Intervista di Piero Pruneti
A cura di Giulia Pruneti

«Il racconto dell’arte rupestre rivela all’Europa la sua identità»
«Forse l’antropologia concettuale è il futuro dell’archeologia»
«Non è facile scrivere “fine” alle ricerche di una vita»
«Quella montagna nel cuore del deserto dell’Esodo»

A novantacinque anni lo immagino come sempre, chino sulla scrivania circondato da pile di libri (per la maggior parte suoi), appunti di una vita e tanti progetti lanciati verso il futuro.
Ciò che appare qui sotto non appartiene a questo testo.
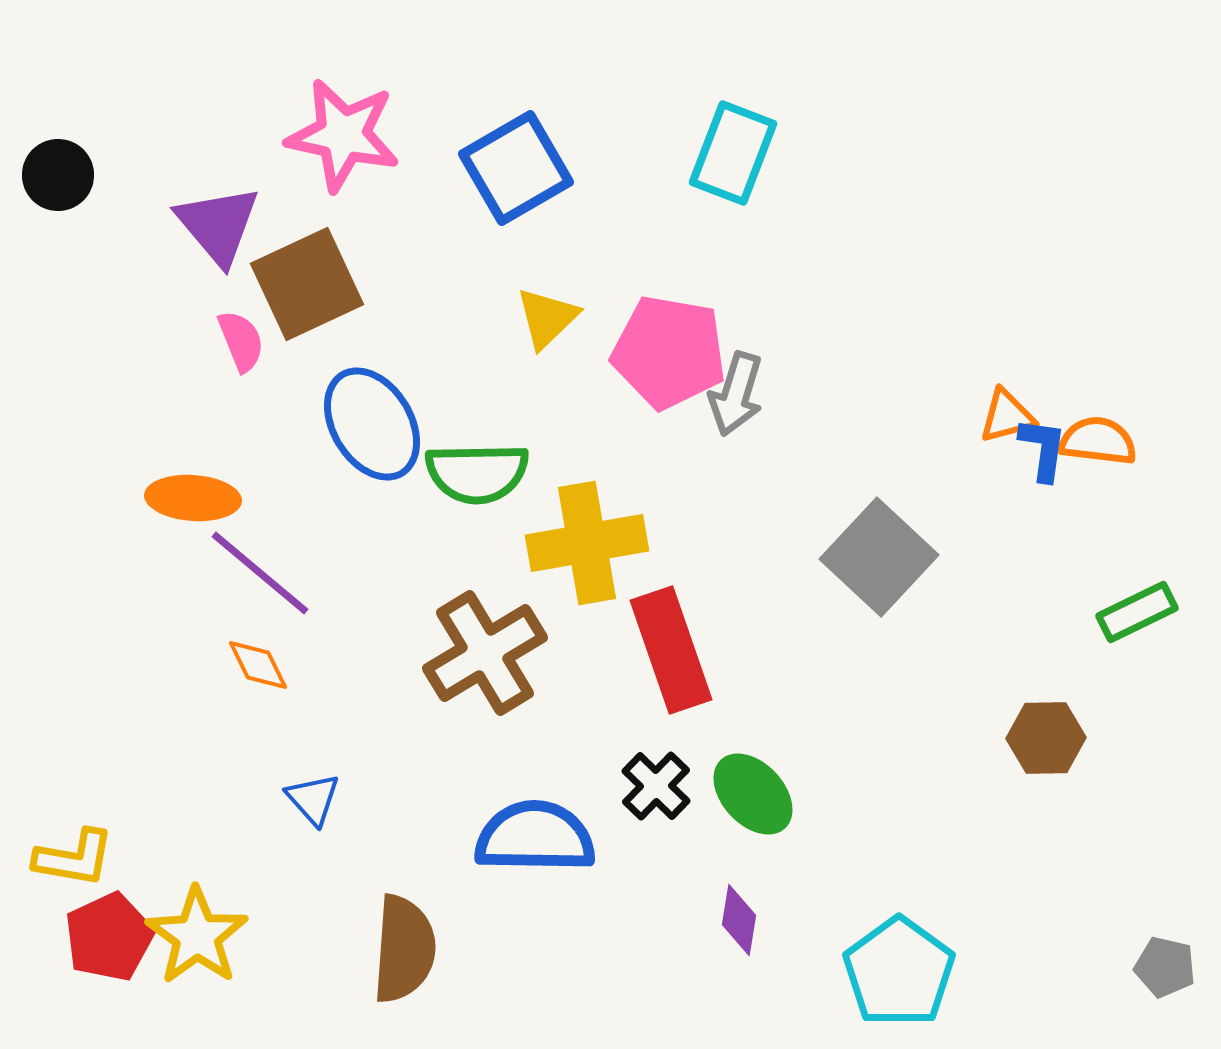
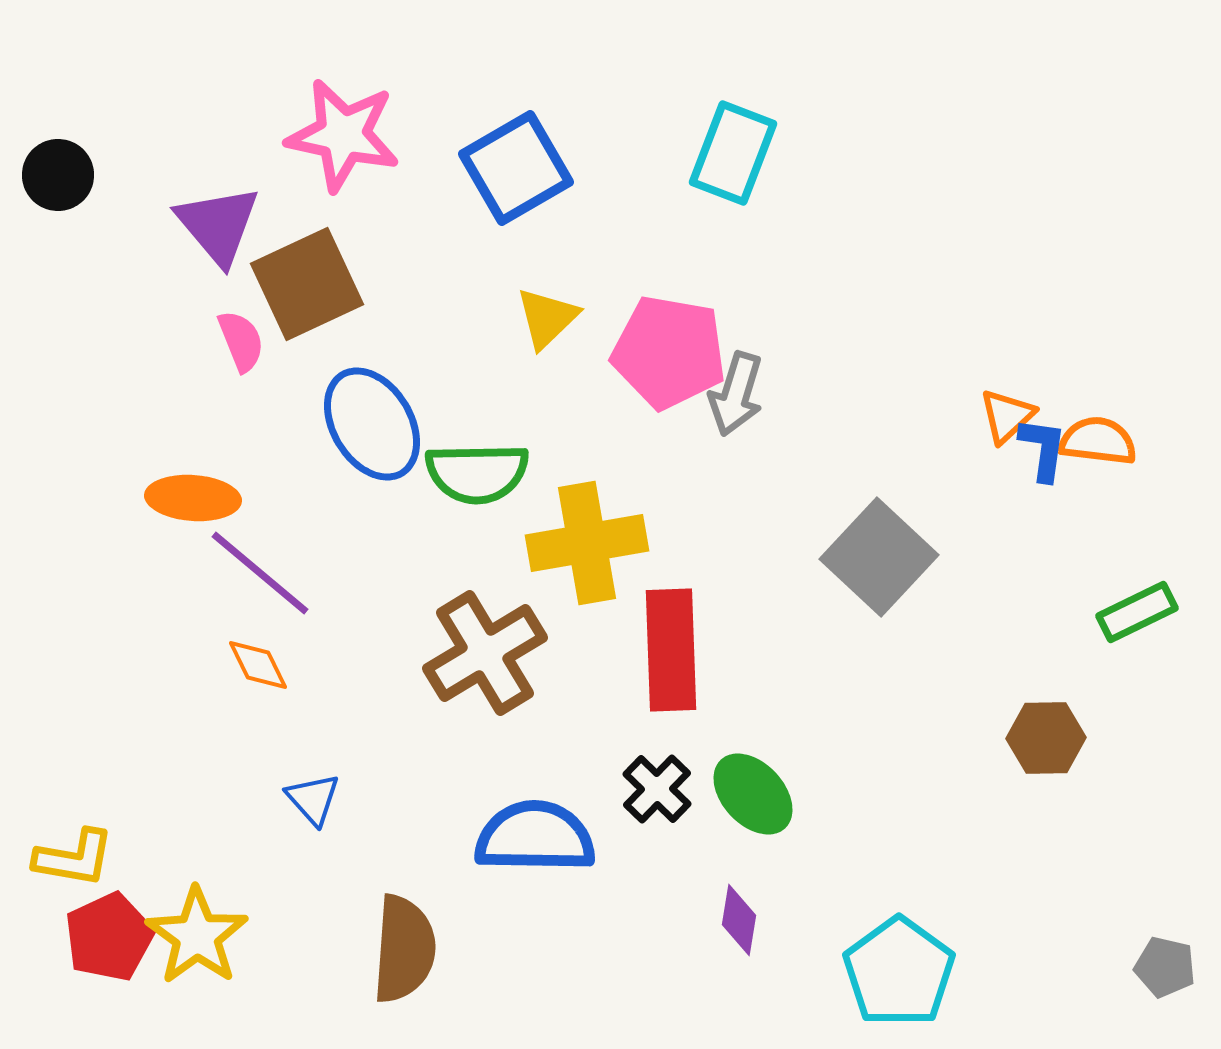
orange triangle: rotated 28 degrees counterclockwise
red rectangle: rotated 17 degrees clockwise
black cross: moved 1 px right, 3 px down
Il tutto in mezzo al deserto del Negev in Israele – le sue origini culturali – dove ormai da molto tempo trascorre buona parte dell’esistenza.

Ma torna anche nella sua Valle Camonica, dove quelle incredibili immagini, incise (a migliaia) dai nostri antenati su ampie pareti di roccia levigate dai ghiacci, costituiscono, grazie al suo lavoro di studio e documentazione, il primo sito italiano (1979) riconosciuto dall’UNESCO.

La penna veloce, il pensiero di più, l’intervista per la nostra rubrica prende forma via internet. Sembra di vederlo con quello stesso piglio deciso, sempre pronto all’ironia e alla vivace schermaglia intellettuale, di quando c’incontrammo la prima volta, trentacinque anni fa, presso il Centro Camuno di Studi Preistorici a Capo di Ponte (Bs).